▶ [Assignment]: All lines from the start of the listing below through the line containing "the point I keep making is" are to be written out again exactly, and no others.

▶ [Information given]:
★ ★ ★ ★ ★
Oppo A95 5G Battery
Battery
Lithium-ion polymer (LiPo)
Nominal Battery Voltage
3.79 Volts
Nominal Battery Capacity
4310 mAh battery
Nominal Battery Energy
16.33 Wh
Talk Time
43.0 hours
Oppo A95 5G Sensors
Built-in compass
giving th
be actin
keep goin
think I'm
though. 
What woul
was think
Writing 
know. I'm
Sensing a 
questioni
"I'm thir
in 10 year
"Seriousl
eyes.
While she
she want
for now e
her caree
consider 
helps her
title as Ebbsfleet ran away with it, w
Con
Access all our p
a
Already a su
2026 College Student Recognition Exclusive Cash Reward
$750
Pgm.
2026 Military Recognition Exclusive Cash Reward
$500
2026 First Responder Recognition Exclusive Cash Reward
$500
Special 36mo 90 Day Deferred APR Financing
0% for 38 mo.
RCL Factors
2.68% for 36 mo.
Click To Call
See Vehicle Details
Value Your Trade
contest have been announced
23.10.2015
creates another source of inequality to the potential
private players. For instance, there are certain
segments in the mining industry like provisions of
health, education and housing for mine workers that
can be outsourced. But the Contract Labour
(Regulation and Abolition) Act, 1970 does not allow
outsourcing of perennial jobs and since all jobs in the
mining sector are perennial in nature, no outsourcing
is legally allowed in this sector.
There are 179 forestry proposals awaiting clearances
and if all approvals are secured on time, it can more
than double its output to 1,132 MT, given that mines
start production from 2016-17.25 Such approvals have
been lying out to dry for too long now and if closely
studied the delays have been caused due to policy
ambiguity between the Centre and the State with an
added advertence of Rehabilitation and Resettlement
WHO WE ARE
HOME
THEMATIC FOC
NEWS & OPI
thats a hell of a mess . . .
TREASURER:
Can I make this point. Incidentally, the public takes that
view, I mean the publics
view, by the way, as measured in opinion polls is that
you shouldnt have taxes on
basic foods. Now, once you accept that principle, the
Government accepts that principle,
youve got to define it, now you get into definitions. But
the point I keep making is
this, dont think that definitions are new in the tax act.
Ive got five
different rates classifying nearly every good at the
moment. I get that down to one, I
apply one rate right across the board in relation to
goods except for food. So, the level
★ ★ ★ ★ ★
▶ [Result for this exercise]:
Oppo A95 5G Battery
Battery
Lithium-ion polymer (LiPo)
Nominal Battery Voltage
3.79 Volts
Nominal Battery Capacity
4310 mAh battery
Nominal Battery Energy
16.33 Wh
Talk Time
43.0 hours
Oppo A95 5G Sensors
Built-in compass
giving th
be actin
keep goin
think I'm
though. 
What woul
was think
Writing 
know. I'm
Sensing a 
questioni
"I'm thir
in 10 year
"Seriousl
eyes.
While she
she want
for now e
her caree
consider 
helps her
title as Ebbsfleet ran away with it, w
Con
Access all our p
a
Already a su
2026 College Student Recognition Exclusive Cash Reward
$750
Pgm.
2026 Military Recognition Exclusive Cash Reward
$500
2026 First Responder Recognition Exclusive Cash Reward
$500
Special 36mo 90 Day Deferred APR Financing
0% for 38 mo.
RCL Factors
2.68% for 36 mo.
Click To Call
See Vehicle Details
Value Your Trade
contest have been announced
23.10.2015
creates another source of inequality to the potential
private players. For instance, there are certain
segments in the mining industry like provisions of
health, education and housing for mine workers that
can be outsourced. But the Contract Labour
(Regulation and Abolition) Act, 1970 does not allow
outsourcing of perennial jobs and since all jobs in the
mining sector are perennial in nature, no outsourcing
is legally allowed in this sector.
There are 179 forestry proposals awaiting clearances
and if all approvals are secured on time, it can more
than double its output to 1,132 MT, given that mines
start production from 2016-17.25 Such approvals have
been lying out to dry for too long now and if closely
studied the delays have been caused due to policy
ambiguity between the Centre and the State with an
added advertence of Rehabilitation and Resettlement
WHO WE ARE
HOME
THEMATIC FOC
NEWS & OPI
thats a hell of a mess . . .
TREASURER:
Can I make this point. Incidentally, the public takes that
view, I mean the publics
view, by the way, as measured in opinion polls is that
you shouldnt have taxes on
basic foods. Now, once you accept that principle, the
Government accepts that principle,
youve got to define it, now you get into definitions. But
the point I keep making is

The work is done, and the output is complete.